In reflective practice, counselling sessions or quiet personal journalling, inner child work often benefits from simple words that feel steady and easy to return to. The poster gathers eight short healing affirmations focused on safety, worth, softness, rest, love and self-forgiveness, making it useful for trauma recovery, self-compassion work, emotional wellbeing conversations and therapeutic reflection with adults or older teenagers.
The main poster is headed “A message to my inner child” and includes statements such as “You are safe now”, “You did the best you could with what you knew at the time”, “You were never too much”, and “It was not your fault that you had to grow up so fast”. It also names the need for softness, protection and love, while gently challenging survival mode, people-pleasing and the feeling that love has to be earned.

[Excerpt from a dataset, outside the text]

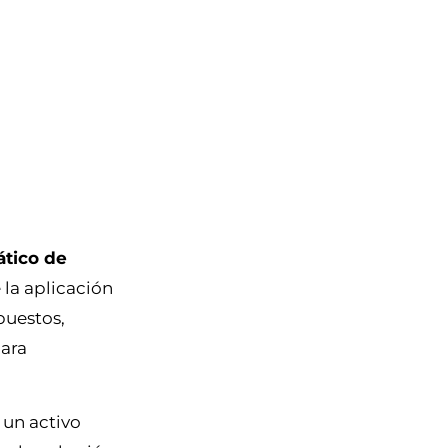
ático de
 la aplicación
puestos,
para
, un activo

Practitioners could use the poster as a visual prompt in counselling, social work, family support, mentoring, school wellbeing spaces or therapeutic group work. It may suit people exploring childhood trauma, adverse childhood experiences, attachment wounds, emotional neglect, parentification, low self-worth or recovery from difficult relationships. A therapist, social worker or support worker might invite someone to choose one message that feels needed, difficult to believe, or worth writing about between sessions.
At home, the printable could be placed somewhere private as a daily reminder, added to a wellbeing folder, used alongside grounding exercises, or read before journalling. The wording is brief enough for people who may feel overwhelmed by longer therapeutic worksheets, but still specific enough to open discussion about protection, belonging, rest and the younger self who needed care.
The style is soft and child-centred without being childish, with the wording aimed more towards adults and older young people doing inner child healing than very young children. Created by Edita Stiborova, it works best as a supportive visual aid rather than a formal assessment tool.